Dataset entries:
━━━━━━━━

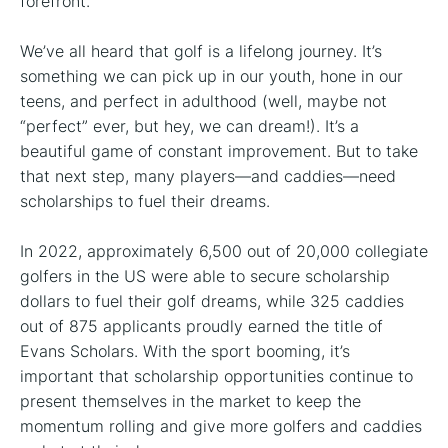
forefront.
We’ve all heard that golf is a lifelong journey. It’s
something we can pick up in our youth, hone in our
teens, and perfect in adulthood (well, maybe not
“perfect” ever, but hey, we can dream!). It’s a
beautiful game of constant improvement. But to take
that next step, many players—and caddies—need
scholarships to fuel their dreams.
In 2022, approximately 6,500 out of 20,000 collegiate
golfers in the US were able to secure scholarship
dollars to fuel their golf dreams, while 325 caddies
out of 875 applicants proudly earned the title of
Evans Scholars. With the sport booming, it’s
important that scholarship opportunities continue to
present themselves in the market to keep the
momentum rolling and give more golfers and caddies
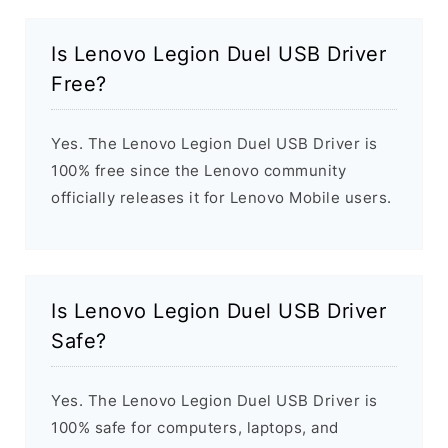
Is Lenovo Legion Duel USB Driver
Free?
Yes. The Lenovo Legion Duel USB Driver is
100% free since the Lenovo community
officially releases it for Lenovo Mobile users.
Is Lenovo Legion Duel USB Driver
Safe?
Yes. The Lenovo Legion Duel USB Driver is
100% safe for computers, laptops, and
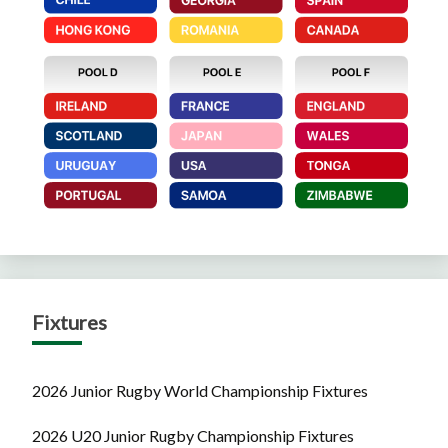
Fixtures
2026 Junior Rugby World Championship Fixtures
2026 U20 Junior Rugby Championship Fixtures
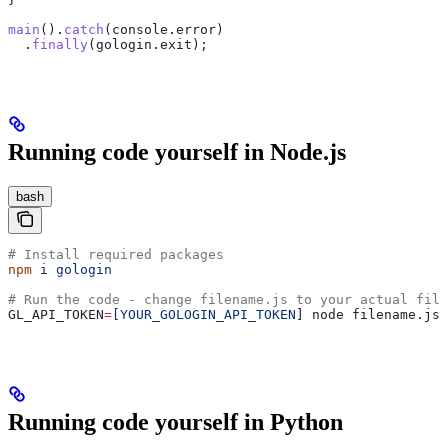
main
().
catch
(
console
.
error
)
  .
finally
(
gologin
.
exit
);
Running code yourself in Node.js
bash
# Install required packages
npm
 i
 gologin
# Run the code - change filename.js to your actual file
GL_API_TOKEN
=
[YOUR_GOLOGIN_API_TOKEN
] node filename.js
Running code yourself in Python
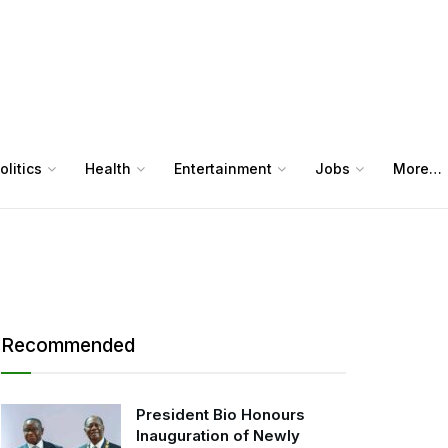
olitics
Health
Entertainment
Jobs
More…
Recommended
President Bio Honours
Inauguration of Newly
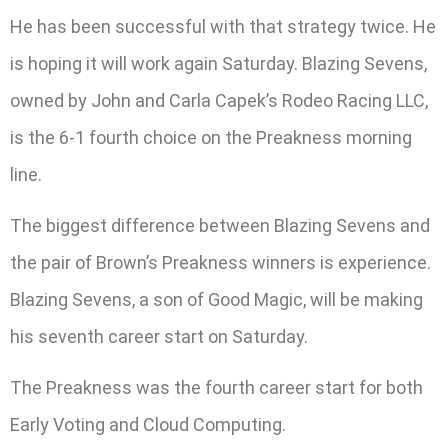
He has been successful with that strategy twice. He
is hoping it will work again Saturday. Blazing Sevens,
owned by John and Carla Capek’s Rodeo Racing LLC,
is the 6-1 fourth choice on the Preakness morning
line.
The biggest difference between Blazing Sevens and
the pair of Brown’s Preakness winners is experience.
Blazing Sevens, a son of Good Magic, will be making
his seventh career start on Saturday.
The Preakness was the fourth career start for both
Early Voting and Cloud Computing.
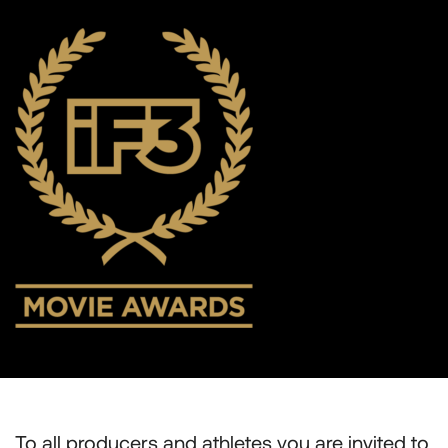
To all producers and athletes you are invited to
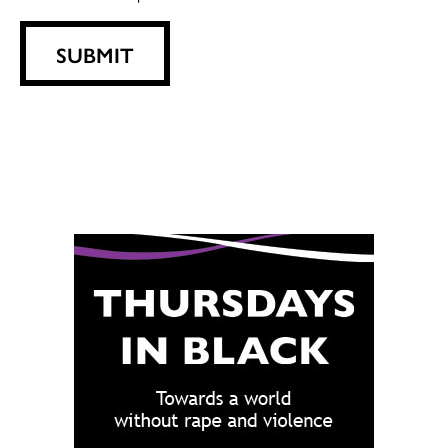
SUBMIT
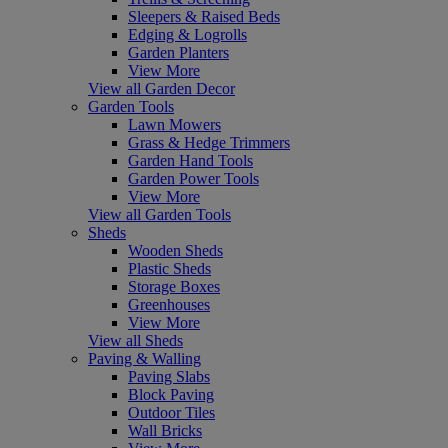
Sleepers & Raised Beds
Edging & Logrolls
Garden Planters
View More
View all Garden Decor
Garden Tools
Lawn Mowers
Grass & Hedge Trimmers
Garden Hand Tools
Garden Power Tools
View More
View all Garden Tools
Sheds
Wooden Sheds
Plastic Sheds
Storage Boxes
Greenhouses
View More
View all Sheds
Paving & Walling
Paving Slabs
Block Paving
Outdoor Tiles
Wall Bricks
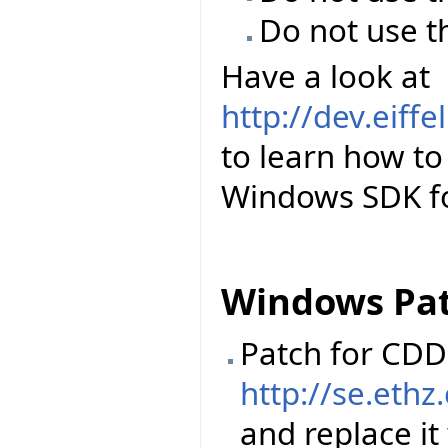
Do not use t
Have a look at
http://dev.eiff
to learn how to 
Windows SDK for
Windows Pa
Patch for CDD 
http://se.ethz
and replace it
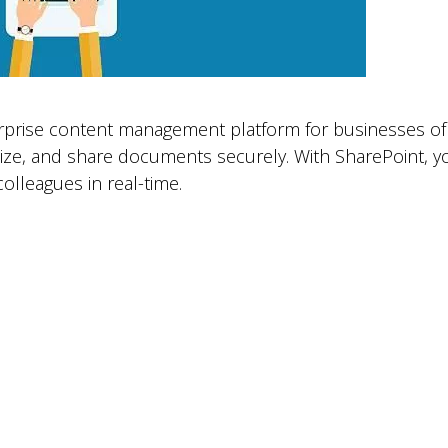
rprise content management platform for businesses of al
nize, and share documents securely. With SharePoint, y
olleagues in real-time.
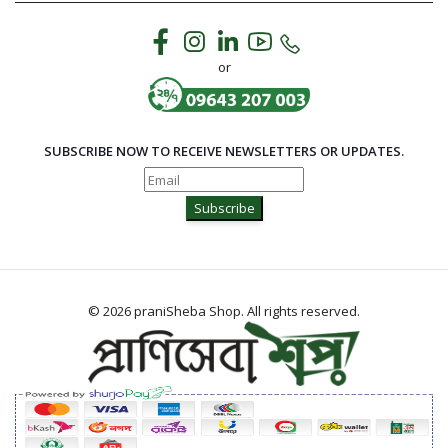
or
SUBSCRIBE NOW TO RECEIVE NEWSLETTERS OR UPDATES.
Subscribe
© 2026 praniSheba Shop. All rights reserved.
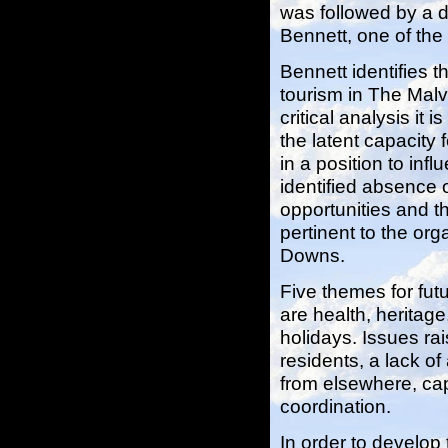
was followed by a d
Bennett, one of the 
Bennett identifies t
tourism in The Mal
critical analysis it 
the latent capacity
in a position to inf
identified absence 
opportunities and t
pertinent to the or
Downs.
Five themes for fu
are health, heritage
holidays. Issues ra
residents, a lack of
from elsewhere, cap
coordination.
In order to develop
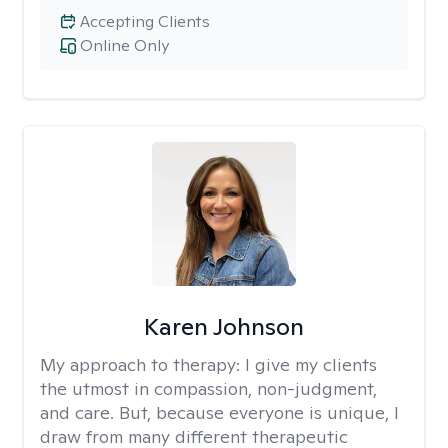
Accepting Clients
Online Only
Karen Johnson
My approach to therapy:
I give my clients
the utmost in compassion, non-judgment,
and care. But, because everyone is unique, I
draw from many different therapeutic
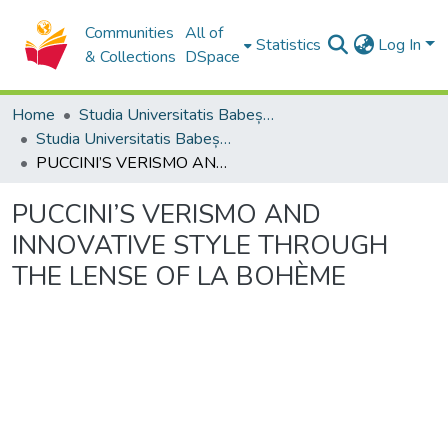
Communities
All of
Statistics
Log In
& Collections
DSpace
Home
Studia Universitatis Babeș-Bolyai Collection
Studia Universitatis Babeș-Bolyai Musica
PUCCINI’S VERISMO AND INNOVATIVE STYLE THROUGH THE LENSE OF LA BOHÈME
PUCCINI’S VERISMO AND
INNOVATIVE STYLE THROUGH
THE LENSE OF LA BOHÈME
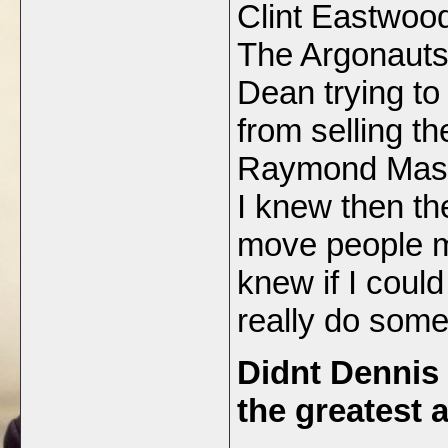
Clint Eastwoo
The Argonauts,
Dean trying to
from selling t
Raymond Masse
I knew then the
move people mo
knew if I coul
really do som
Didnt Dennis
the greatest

━━━━━━━━

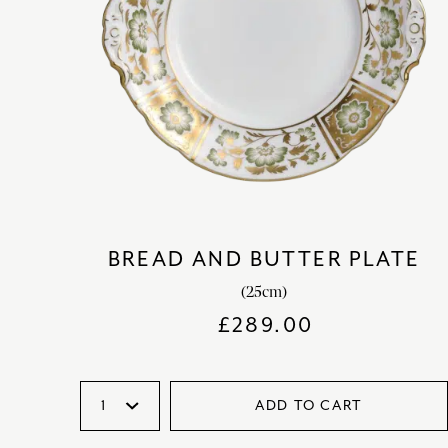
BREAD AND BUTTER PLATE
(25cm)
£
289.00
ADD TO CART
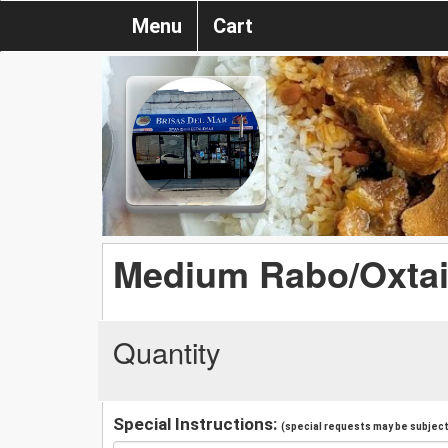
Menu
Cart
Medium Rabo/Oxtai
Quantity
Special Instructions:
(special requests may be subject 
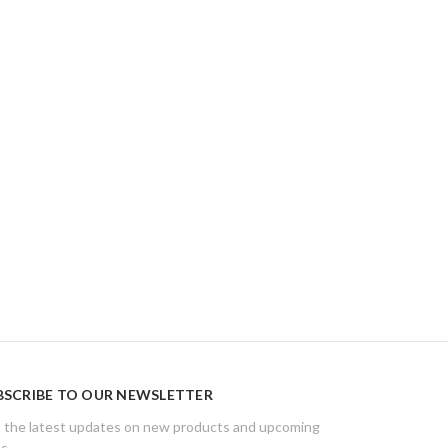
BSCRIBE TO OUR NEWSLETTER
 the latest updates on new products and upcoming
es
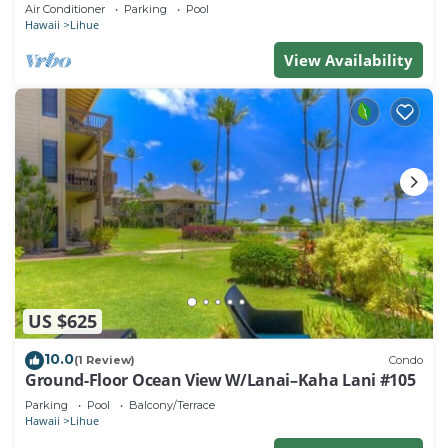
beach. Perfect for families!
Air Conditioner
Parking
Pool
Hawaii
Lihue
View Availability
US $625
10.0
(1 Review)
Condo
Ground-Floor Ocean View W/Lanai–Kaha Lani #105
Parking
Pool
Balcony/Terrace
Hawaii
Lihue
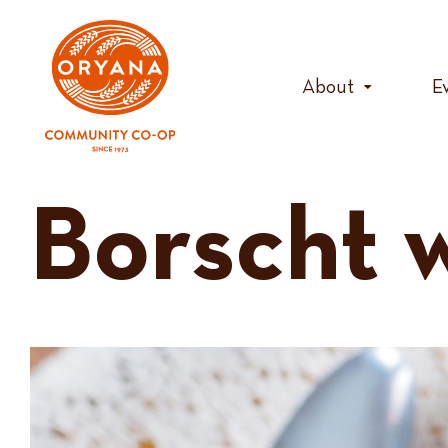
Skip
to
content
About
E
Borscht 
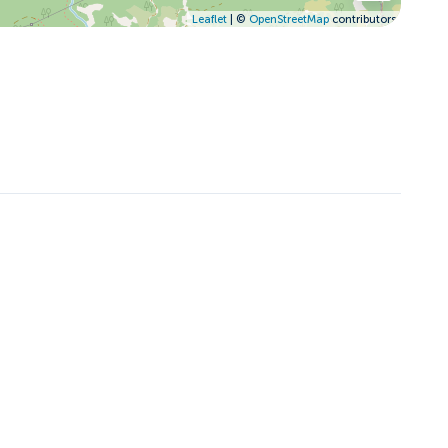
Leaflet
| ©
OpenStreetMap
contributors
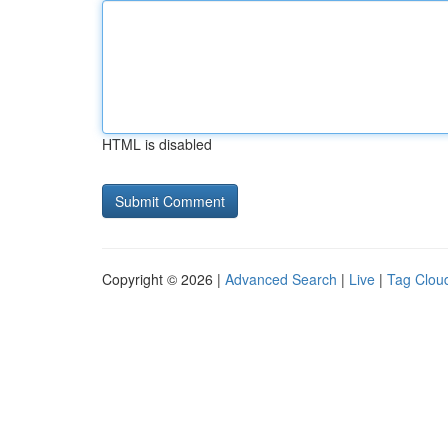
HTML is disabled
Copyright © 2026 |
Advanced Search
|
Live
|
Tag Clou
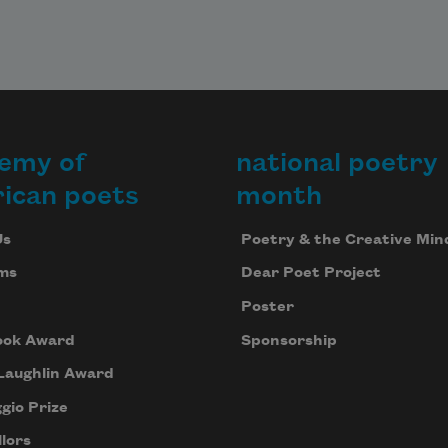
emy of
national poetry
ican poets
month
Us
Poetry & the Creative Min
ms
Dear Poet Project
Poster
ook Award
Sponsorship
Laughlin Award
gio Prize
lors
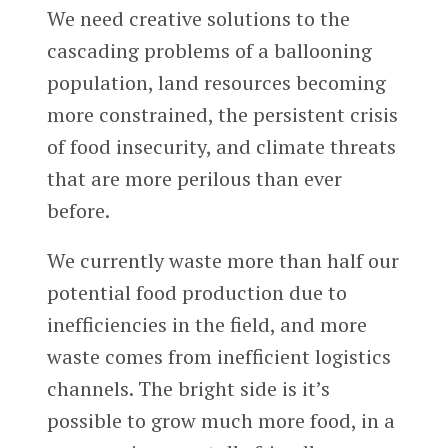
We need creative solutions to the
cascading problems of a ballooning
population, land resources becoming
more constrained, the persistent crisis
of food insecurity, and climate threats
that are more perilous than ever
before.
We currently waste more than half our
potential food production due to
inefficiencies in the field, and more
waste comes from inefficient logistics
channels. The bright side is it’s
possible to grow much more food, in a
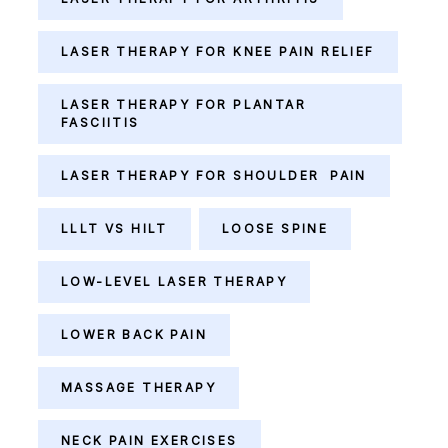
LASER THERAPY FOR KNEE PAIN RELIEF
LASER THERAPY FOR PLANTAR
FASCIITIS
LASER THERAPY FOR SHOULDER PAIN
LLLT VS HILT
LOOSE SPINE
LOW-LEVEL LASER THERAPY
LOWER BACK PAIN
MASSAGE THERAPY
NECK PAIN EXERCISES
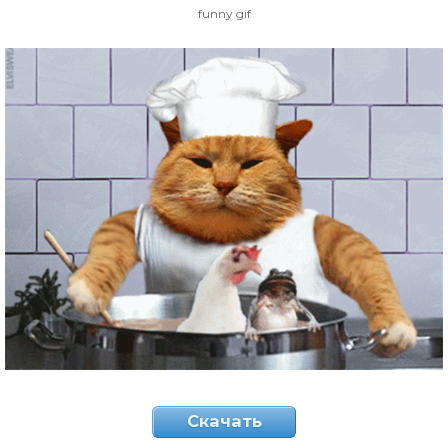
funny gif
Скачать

━━━━━━━━

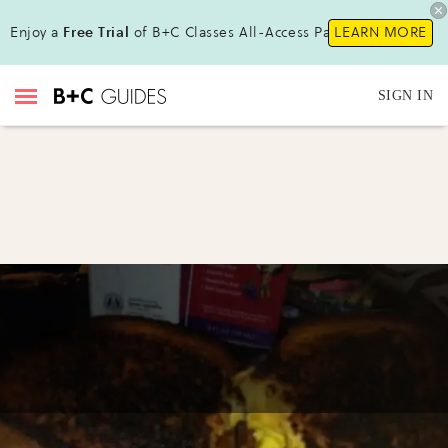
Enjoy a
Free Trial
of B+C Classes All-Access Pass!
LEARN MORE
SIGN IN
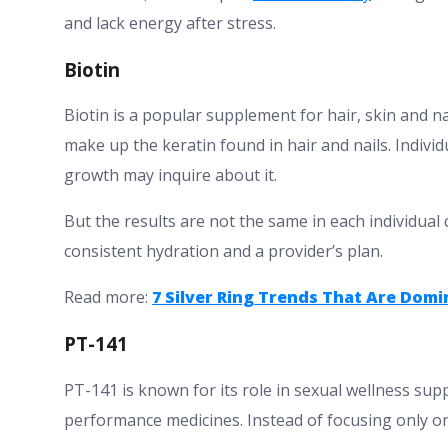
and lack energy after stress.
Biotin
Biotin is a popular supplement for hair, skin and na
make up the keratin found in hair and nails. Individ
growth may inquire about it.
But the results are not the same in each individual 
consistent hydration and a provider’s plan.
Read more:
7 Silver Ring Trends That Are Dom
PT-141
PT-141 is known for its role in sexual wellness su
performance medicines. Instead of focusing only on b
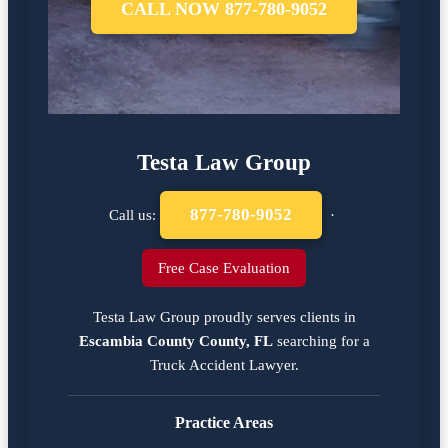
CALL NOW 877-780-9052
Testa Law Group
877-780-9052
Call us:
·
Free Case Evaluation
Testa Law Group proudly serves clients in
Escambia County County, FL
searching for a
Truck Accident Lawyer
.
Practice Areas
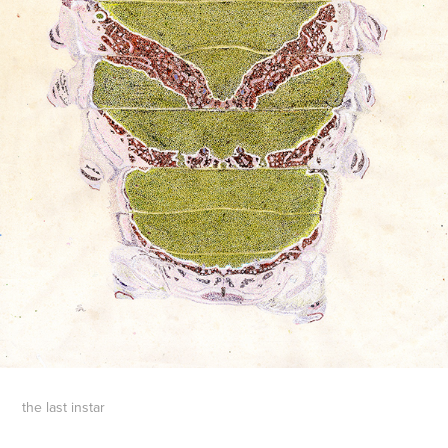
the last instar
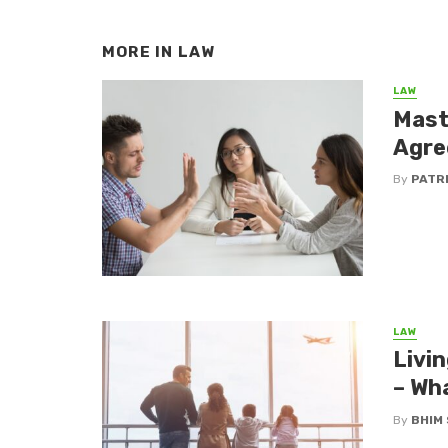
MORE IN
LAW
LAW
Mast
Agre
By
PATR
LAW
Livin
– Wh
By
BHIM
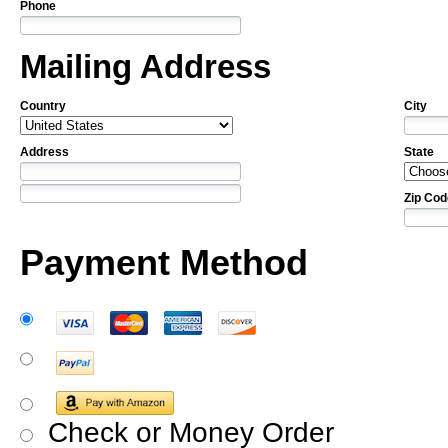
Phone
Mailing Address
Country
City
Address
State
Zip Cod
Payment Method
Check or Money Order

━━━━━━━━

**PROBLEM DETAILS:** In the records above, how many lines include the string "caddies"? Answer with only the number.

**WRITTEN RESPONSE:** 3